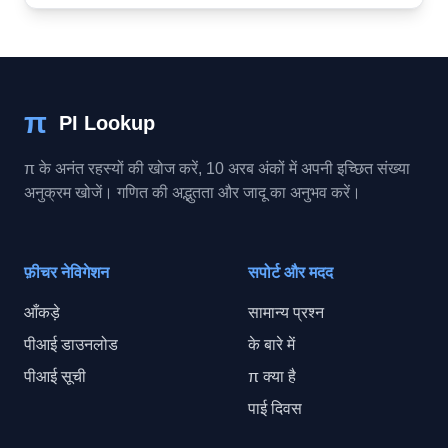
π
PI Lookup
π के अनंत रहस्यों की खोज करें, 10 अरब अंकों में अपनी इच्छित संख्या
अनुक्रम खोजें। गणित की अद्भुतता और जादू का अनुभव करें।
फ़ीचर नेविगेशन
सपोर्ट और मदद
आँकड़े
सामान्य प्रश्न
पीआई डाउनलोड
के बारे में
पीआई सूची
π क्या है
पाई दिवस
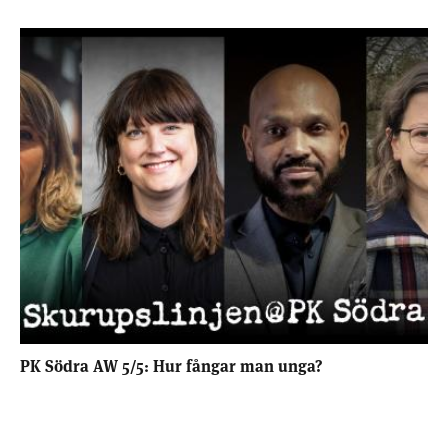
PK Södra AW 5/5: Hur fångar man unga?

------------------------------------------------

__GOAL OF THE EXERCISE__:
Take the line containing "π के अनंत रहस्यों" and every line after it up to the end of the data, and write them out exactly, without the pictures.

__RESULT OF THIS TASK__:
π के अनंत रहस्यों की खोज करें, 10 अरब अंकों में अपनी इच्छित संख्या
अनुक्रम खोजें। गणित की अद्भुतता और जादू का अनुभव करें।
फ़ीचर नेविगेशन
सपोर्ट और मदद
आँकड़े
सामान्य प्रश्न
पीआई डाउनलोड
के बारे में
पीआई सूची
π क्या है
पाई दिवस
PK Södra AW 5/5: Hur fångar man unga?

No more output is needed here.